DESCRIPTION OF THE TASK
Using the entries below, give the count of lines that hold "bwysig". Say nothing besides the number.

TASK INPUTS
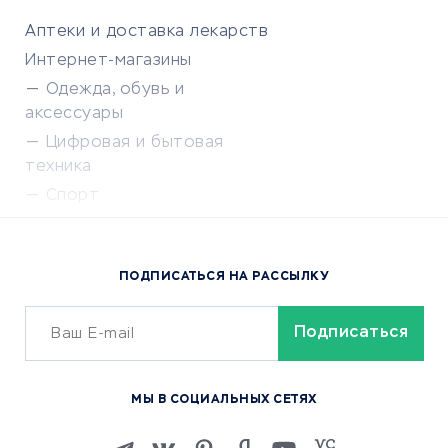
Аптеки и доставка лекарств
Интернет-магазины
Одежда, обувь и
аксессуары
Цифровая и бытовая
техника
Спорт
Доставка еды
Популярные товары
ПОДПИСАТЬСЯ НА РАССЫЛКУ
Сервисы доставки
ОБУЧЕНИЕ И РАБОТА
Курсы по обучению
МЫ В СОЦИАЛЬНЫХ СЕТЯХ
Онлайн-школы
Изучение иностранных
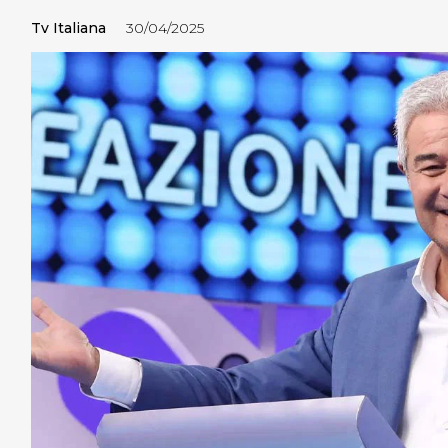
Tv Italiana
30/04/2025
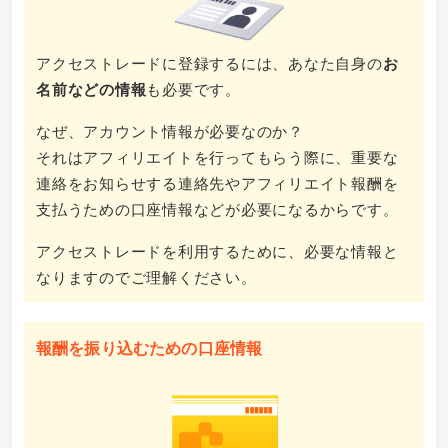
アクセストレードに登録するには、あなた自身の
お
名前などの情報
も必要です。
なぜ、アカウント情報が必要なのか？
それはアフィリエイトを行ってもらう際に、重要な
連絡をお知らせする連絡先やアフィリエイト報酬を
支払うための口座情報などが必要になるからです。
アクセストレードを利用するために、必要な情報と
なりますのでご理解ください。
報酬を振り込むための口座情報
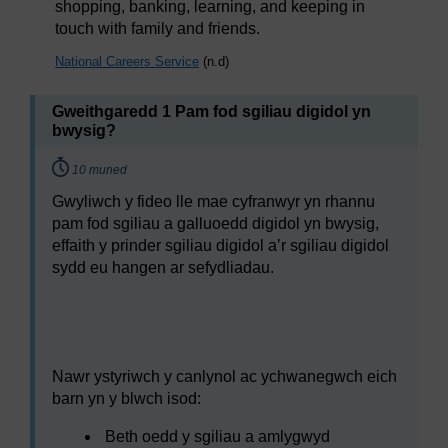
shopping, banking, learning, and keeping in
touch with family and friends.
National Careers Service
(n.d)
Gweithgaredd 1 Pam fod sgiliau digidol yn
bwysig?
Timing:
10 muned
Gwyliwch y fideo lle mae cyfranwyr yn rhannu
pam fod sgiliau a galluoedd digidol yn bwysig,
effaith y prinder sgiliau digidol a’r sgiliau digidol
sydd eu hangen ar sefydliadau.
Video player: hyb_5_2022_sept101_why_digital_skills
Nawr ystyriwch y canlynol ac ychwanegwch eich
barn yn y blwch isod:
Beth oedd y sgiliau a amlygwyd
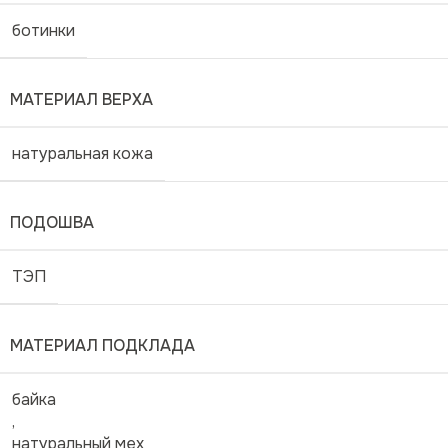
ботинки
МАТЕРИАЛ ВЕРХА
натуральная кожа
ПОДОШВА
ТЭП
МАТЕРИАЛ ПОДКЛАДА
байка
,
натуральный мех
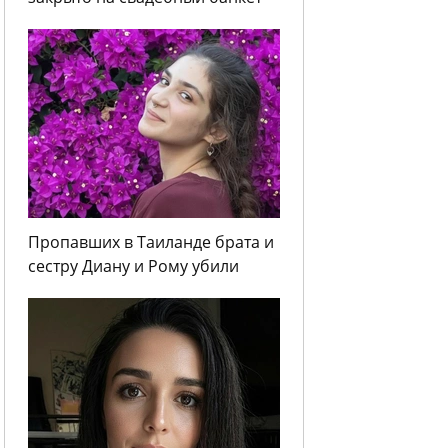
Пропавших в Таиланде брата и
сестру Диану и Рому убили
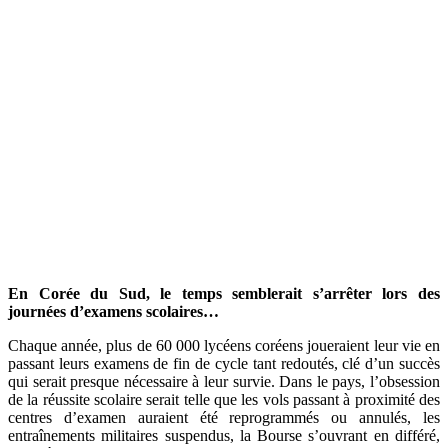
En Corée du Sud, le temps semblerait s’arrêter lors des
journées d’examens scolaires…
Chaque année, plus de 60 000 lycéens coréens joueraient leur vie en
passant leurs examens de fin de cycle tant redoutés, clé d’un succès
qui serait presque nécessaire à leur survie. Dans le pays, l’obsession
de la réussite scolaire serait telle que les vols passant à proximité des
centres d’examen auraient été reprogrammés ou annulés, les
entraînements militaires suspendus, la Bourse s’ouvrant en différé,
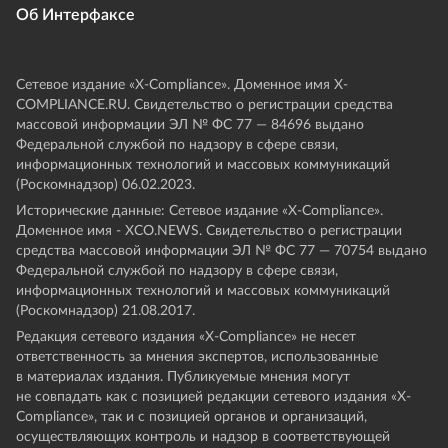
Об Интерфаксе
Сетевое издание «Х-Compliance». Доменное имя X-
COMPLIANCE.RU. Свидетельство о регистрации средства
массовой информации ЭЛ № ФС 77 — 84696 выдано
Федеральной службой по надзору в сфере связи,
информационных технологий и массовых коммуникаций
(Роскомнадзор) 06.02.2023.
Исторические данные: Сетевое издание «Х-Compliance».
Доменное имя - XCO.NEWS. Свидетельство о регистрации
средства массовой информации ЭЛ № ФС 77 — 70754 выдано
Федеральной службой по надзору в сфере связи,
информационных технологий и массовых коммуникаций
(Роскомнадзор) 21.08.2017.
Редакция сетевого издания «X-Compliance» не несет
ответственность за мнения экспертов, использованные
в материалах издания. Публикуемые мнения могут
не совпадать как с позицией редакции сетевого издания «X-
Compliance», так и с позицией органов и организаций,
осуществляющих контроль и надзор в соответствующей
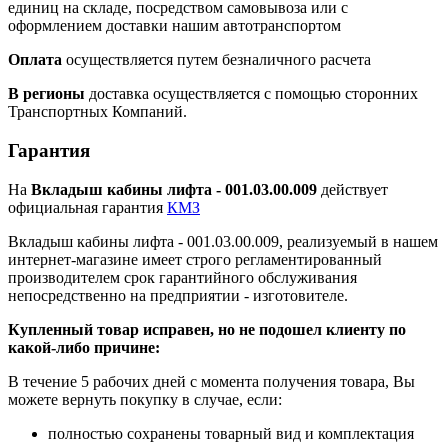
единиц на складе, посредством самовывоза или с
оформлением доставки нашим автотранспортом
Оплата
осуществляется путем безналичного расчета
В регионы
доставка осуществляется с помощью сторонних
Транспортных Компаний.
Гарантия
На
Вкладыш кабины лифта - 001.03.00.009
действует
официальная гарантия
КМЗ
Вкладыш кабины лифта - 001.03.00.009, реализуемый в нашем
интернет-магазине имеет строго регламентированный
производителем срок гарантийного обслуживания
непосредственно на предприятии - изготовителе.
Купленный товар исправен, но не подошел клиенту по
какой-либо причине:
В течение 5 рабочих дней с момента получения товара, Вы
можете вернуть покупку в случае, если:
полностью сохранены товарный вид и комплектация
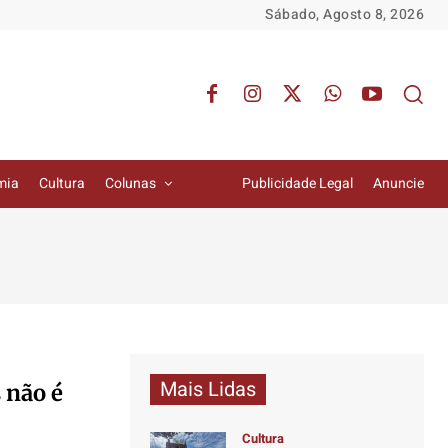
Sábado, Agosto 8, 2026
mia
Cultura
Colunas
Publicidade Legal
Anuncie
Mais Lidas
 não é
Cultura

ANSWER SECTION
2